• Data in this exercise:
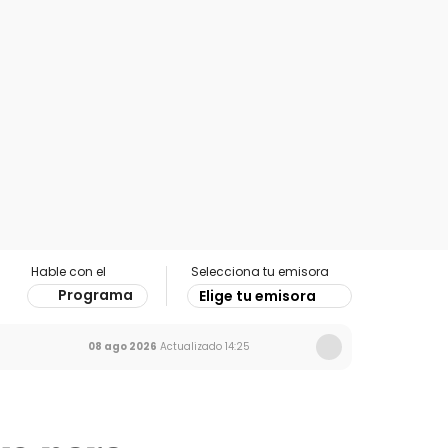
Hable con el
Selecciona tu emisora
Programa
Elige tu emisora
08 ago 2026
Actualizado
14:25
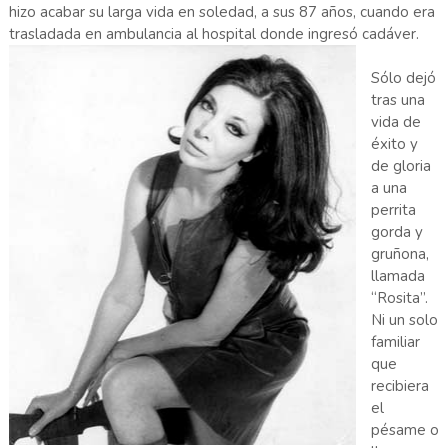
hizo acabar su larga vida en soledad, a sus 87 años, cuando era
trasladada en ambulancia al hospital donde ingresó cadáver.
Sólo dejó
tras una
vida de
éxito y
de gloria
a una
perrita
gorda y
gruñona,
llamada
“Rosita”.
Ni un solo
familiar
que
recibiera
el
pésame o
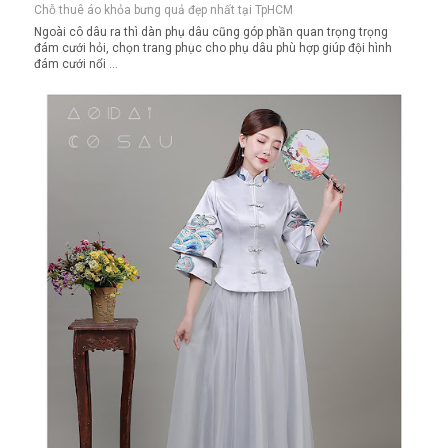
Chỗ thuê áo khỏa bưng quả đẹp nhất tại TpHCM
Ngoài cô dâu ra thì dàn phụ dâu cũng góp phần quan trọng trọng
đám cưới hỏi, chọn trang phục cho phụ dâu phù hợp giúp đội hình
đám cưới nổi ...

• Task directions: With the pictures omitted, the material is to be transcribed exactly.

• Written answer:
Hable con el
Selecciona tu emisora
Programa
Elige tu emisora
08 ago 2026
Actualizado
14:25
hizo acabar su larga vida en soledad, a sus 87 años, cuando era
trasladada en ambulancia al hospital donde ingresó cadáver.
Sólo dejó
tras una
vida de
éxito y
de gloria
a una
perrita
gorda y
gruñona,
llamada
“Rosita”.
Ni un solo
familiar
que
recibiera
el
pésame o
Chỗ thuê áo khỏa bưng quả đẹp nhất tại TpHCM
Ngoài cô dâu ra thì dàn phụ dâu cũng góp phần quan trọng trọng
đám cưới hỏi, chọn trang phục cho phụ dâu phù hợp giúp đội hình
đám cưới nổi ...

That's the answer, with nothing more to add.